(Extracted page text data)
□ □ □

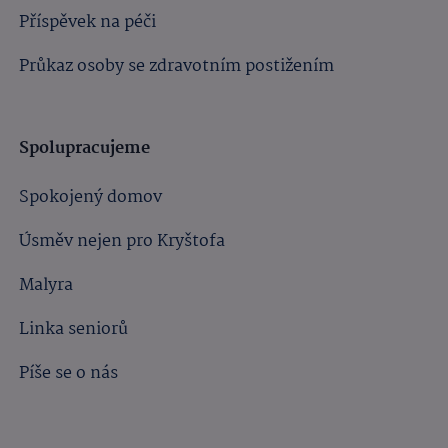
Příspěvek na péči
Průkaz osoby se zdravotním postižením
Spolupracujeme
Spokojený domov
Úsměv nejen pro Kryštofa
Malyra
Linka seniorů
Píše se o nás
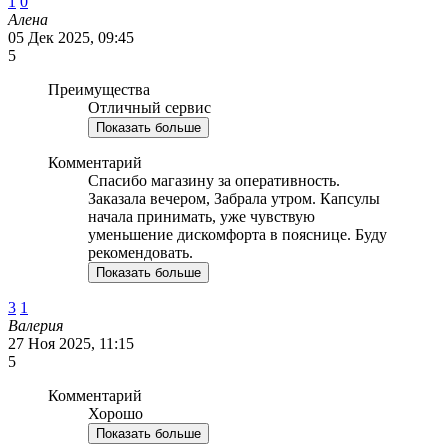
1
0
Алена
05 Дек 2025, 09:45
5
Преимущества
Отличный сервис
Показать больше
Комментарий
Спасибо магазину за оперативность.
Заказала вечером, Забрала утром. Капсулы
начала принимать, уже чувствую
уменьшение дискомфорта в пояснице. Буду
рекомендовать.
Показать больше
3
1
Валерия
27 Ноя 2025, 11:15
5
Комментарий
Хорошо
Показать больше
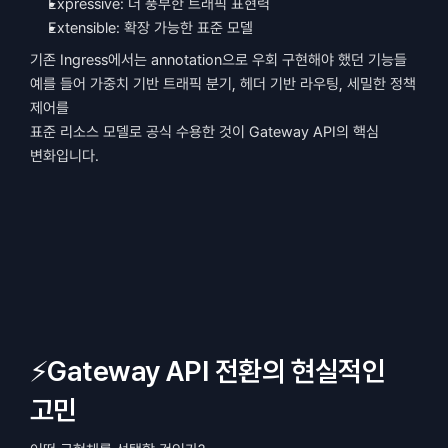
Expressive: 더 풍부한 트래픽 표현력
Extensible: 확장 가능한 표준 모델
기존 Ingress에서는 annotation으로 우회 구현해야 했던 기능들
예를 들어 가중치 기반 트래픽 분기, 헤더 기반 라우팅, 세밀한 정책 
제어를
표준 리소스 모델로 공식 수용한 것이 Gateway API의 핵심 
변화입니다.
⚡Gateway API 전환의 현실적인 
고민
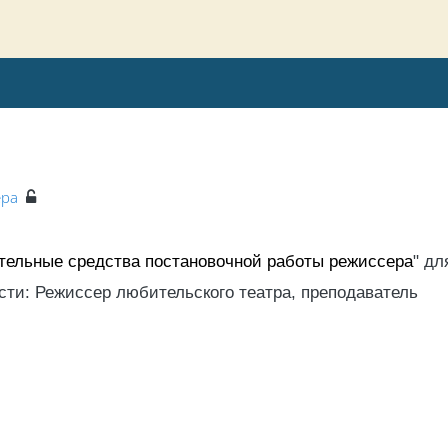
ера
тельные средства постановочной работы режиссера
" дл
сти:
Режиссер любительского театра, преподаватель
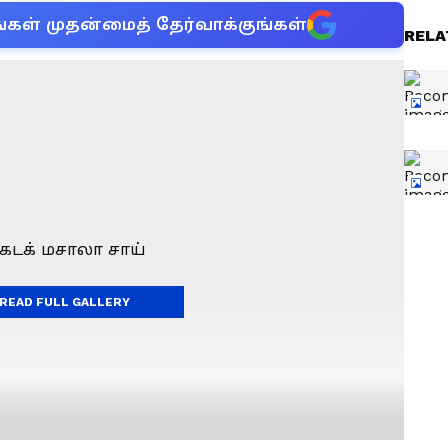
்கள் முதன்மைத் தேர்வாக்குங்கள்
RELA
READ FULL GALLERY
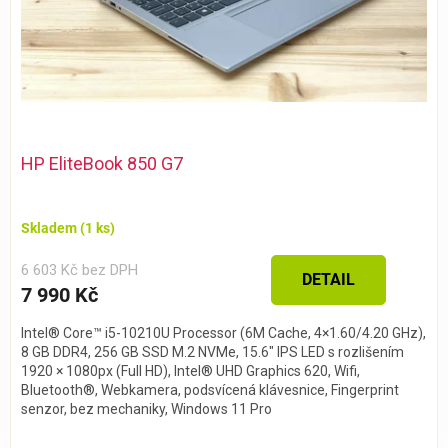
HP EliteBook 850 G7
Skladem
(1 ks)
6 603 Kč bez DPH
DETAIL
7 990 Kč
Intel® Core™ i5-10210U Processor (6M Cache, 4×1.60/4.20 GHz),
8 GB DDR4, 256 GB SSD M.2 NVMe, 15.6″ IPS LED s rozlišením
1920 × 1080px (Full HD), Intel® UHD Graphics 620, Wifi,
Bluetooth®, Webkamera, podsvícená klávesnice, Fingerprint
senzor, bez mechaniky, Windows 11 Pro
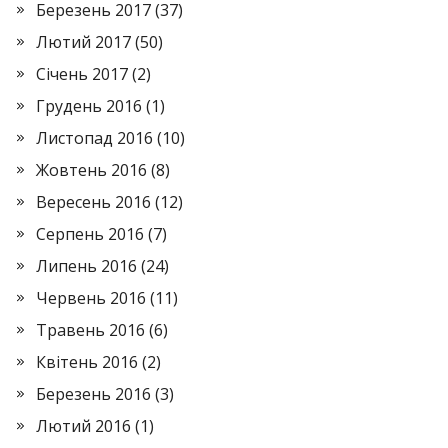
Березень 2017
(37)
Лютий 2017
(50)
Січень 2017
(2)
Грудень 2016
(1)
Листопад 2016
(10)
Жовтень 2016
(8)
Вересень 2016
(12)
Серпень 2016
(7)
Липень 2016
(24)
Червень 2016
(11)
Травень 2016
(6)
Квітень 2016
(2)
Березень 2016
(3)
Лютий 2016
(1)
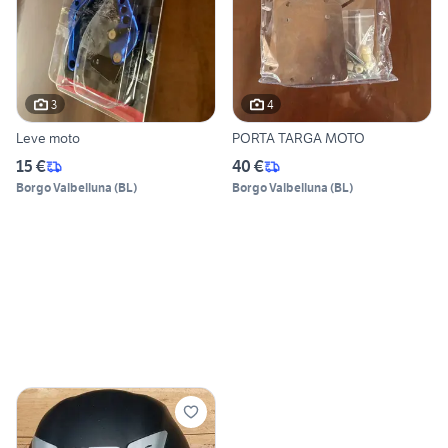
3
4
Leve moto
PORTA TARGA MOTO
15 €
40 €
Borgo Valbelluna
(
BL
)
Borgo Valbelluna
(
BL
)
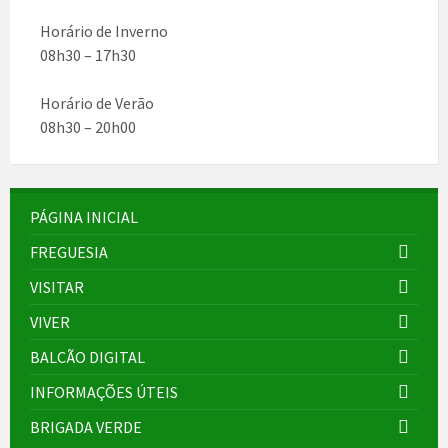
Horário de Inverno
08h30 – 17h30
Horário de Verão
08h30 – 20h00
PÁGINA INICIAL
FREGUESIA
VISITAR
VIVER
BALCÃO DIGITAL
INFORMAÇÕES ÚTEIS
BRIGADA VERDE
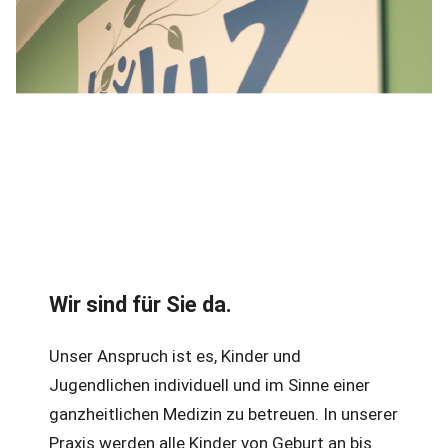
Wir sind für Sie da.
Unser Anspruch ist es, Kinder und
Jugendlichen individuell und im Sinne einer
ganzheitlichen Medizin zu betreuen. In unserer
Praxis werden alle Kinder von Geburt an bis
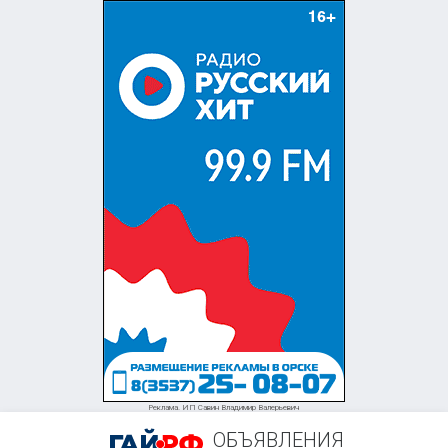
+7 (906) 845-94-00
Реклама. ИП Савин Владимир Валерьевич
ОБЪЯВЛЕНИЯ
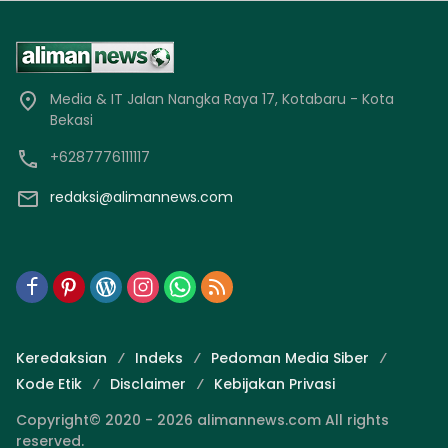
Media & IT Jalan Nangka Raya 17, Kotabaru - Kota
Bekasi
+6287776111117
redaksi@alimannews.com
Keredaksian
Indeks
Pedoman Media Siber
Kode Etik
Disclaimer
Kebijakan Privasi
Copyright© 2020 - 2026 alimannews.com All rights
reserved.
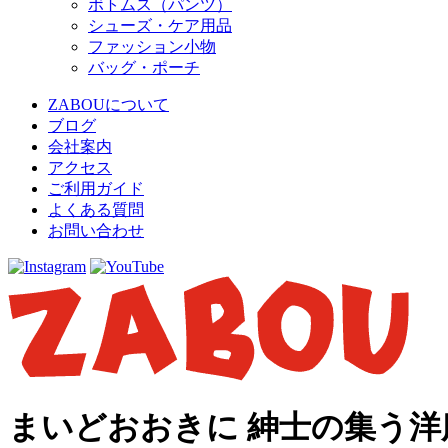
ボトムス（パンツ）
シューズ・ケア用品
ファッション小物
バッグ・ポーチ
ZABOUについて
ブログ
会社案内
アクセス
ご利用ガイド
よくある質問
お問い合わせ
まいどおおきに 紳士の集う洋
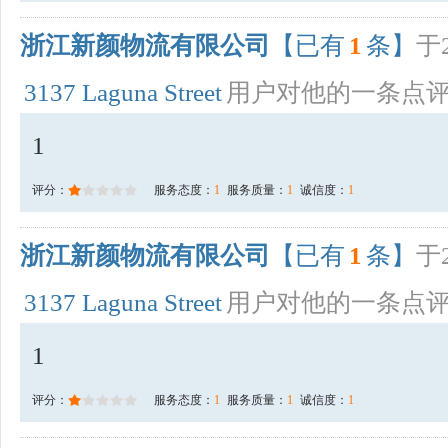
浙江新颜物流有限公司
【已有
1
条】
于2
3137 Laguna Street
用户对他的一条点
1
评分：
服务态度：
1
服务质量：
1
诚信度：
1
浙江新颜物流有限公司
【已有
1
条】
于2
3137 Laguna Street
用户对他的一条点
1
评分：
服务态度：
1
服务质量：
1
诚信度：
1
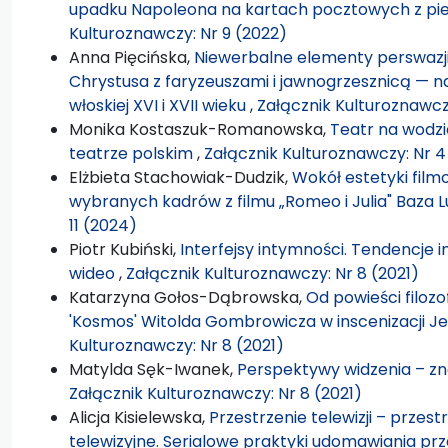
upadku Napoleona na kartach pocztowych z pi
Kulturoznawczy: Nr 9 (2022)
Anna Pięcińska,
Niewerbalne elementy perswazji w
Chrystusa z faryzeuszami i jawnogrzesznicą — n
włoskiej XVI i XVII wieku
,
Załącznik Kulturoznawczy
Monika Kostaszuk-Romanowska,
Teatr na wodz
teatrze polskim
,
Załącznik Kulturoznawczy: Nr 4
Elżbieta Stachowiak-Dudzik,
Wokół estetyki film
wybranych kadrów z filmu „Romeo i Julia" Baza
11 (2024)
Piotr Kubiński,
Interfejsy intymności. Tendencje
wideo
,
Załącznik Kulturoznawczy: Nr 8 (2021)
Katarzyna Gołos-Dąbrowska,
Od powieści filozo
'Kosmos' Witolda Gombrowicza w inscenizacji J
Kulturoznawczy: Nr 8 (2021)
Matylda Sęk-Iwanek,
Perspektywy widzenia – zn
Załącznik Kulturoznawczy: Nr 8 (2021)
Alicja Kisielewska,
Przestrzenie telewizji – przest
telewizyjne. Serialowe praktyki udomawiania pr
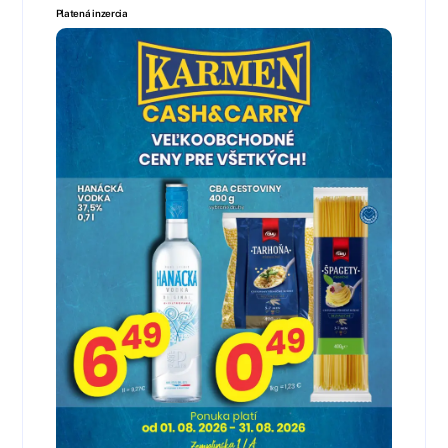
Platená inzercia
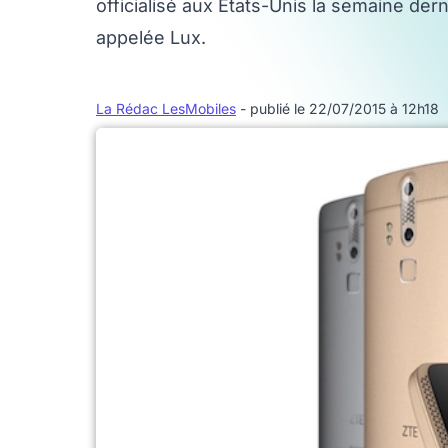
officialisé aux États-Unis la semaine de
appelée Lux.
La Rédac LesMobiles
- publié le 22/07/2015 à 12h18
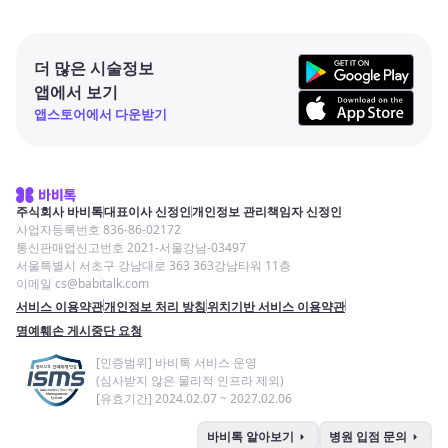
더 많은 시술정보
앱에서 보기
앱스토어에서 다운받기
주식회사 바비톡
대표이사 신정인
개인정보 관리책임자 신정인
사업자등록번호 836-86-02172
통신판매업신고번호 2021-서울강남-03497
서울특별시 서초구 강남대로 363 363강남타워 11층
이메일 cs@babitalk.com
서비스 이용약관
개인정보 처리 방침
위치기반 서비스 이용약관
명예훼손 게시중단 요청
[인증범위] 바비톡 서비스 운영
(심사받지 않은 물리적 인프라 제외)
[유효기간] 2024.02.07 ~ 2027.02.06
arrow_right
arrow_right
바비톡 알아보기
병원 입점 문의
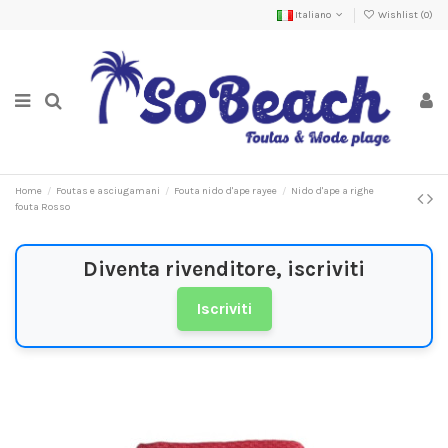
Italiano
Wishlist (
0
)
Home
Foutas e asciugamani
Fouta nido d'ape rayee
Nido d'ape a righe
fouta Rosso
Diventa rivenditore, iscriviti
Iscriviti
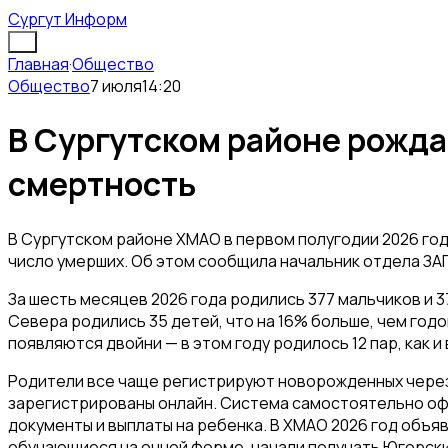
Сургут Информ
Главная
·
Общество
Общество
7 июля
14:20
В Сургутском районе рожд
смертность
В Сургутском районе ХМАО в первом полугодии 2026 год
число умерших. Об этом сообщила начальник отдела ЗА
За шесть месяцев 2026 года родились 377 мальчиков и 
Севера родились 35 детей, что на 16% больше, чем год
появляются двойни — в этом году родилось 12 пар, как и
Родители все чаще регистрируют новорожденных чере
зарегистрированы онлайн. Система самостоятельно оф
документы и выплаты на ребенка. В ХМАО 2026 год объя
обучающиеся на очной форме, начали получать Югорский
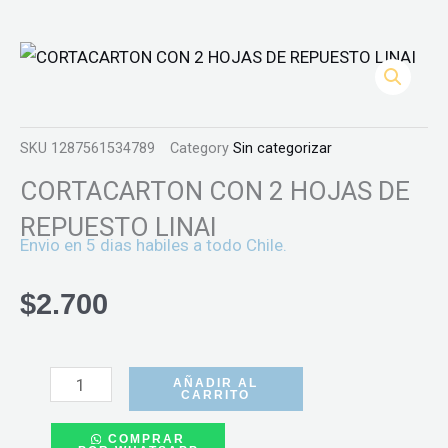
SKU
1287561534789
Category
Sin categorizar
CORTACARTON CON 2 HOJAS DE
REPUESTO LINAI
Envio en 5 dias habiles a todo Chile.
$
2.700
CORTACARTON
CON
AÑADIR AL
CARRITO
2
COMPRAR
HOJAS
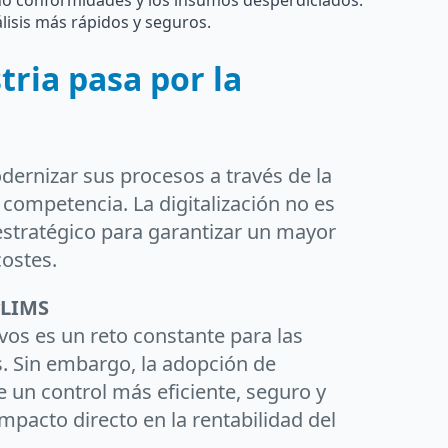
 no conformidades y los insumos desperdiciados.
álisis más rápidos y seguros.
stria pasa por la
ernizar sus procesos a través de la
a competencia. La digitalización no es
estratégico para garantizar un mayor
costes.
yLIMS
vos es un reto constante para las
. Sin embargo, la adopción de
un control más eficiente, seguro y
impacto directo en la rentabilidad del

□ □ □

WORK ITEM
Write out, exactly and with no pictures, the lines of the data from the first through the line containing "начала принимать, уже чувствую".

ANSWER TO THIS PROBLEM
Příspěvek na péči
Průkaz osoby se zdravotním postižením
Spolupracujeme
Spokojený domov
Úsměv nejen pro Kryštofa
Malyra
Linka seniorů
Píše se o nás
1
0
Алена
05 Дек 2025, 09:45
5
Преимущества
Отличный сервис
Показать больше
Комментарий
Спасибо магазину за оперативность.
Заказала вечером, Забрала утром. Капсулы
начала принимать, уже чувствую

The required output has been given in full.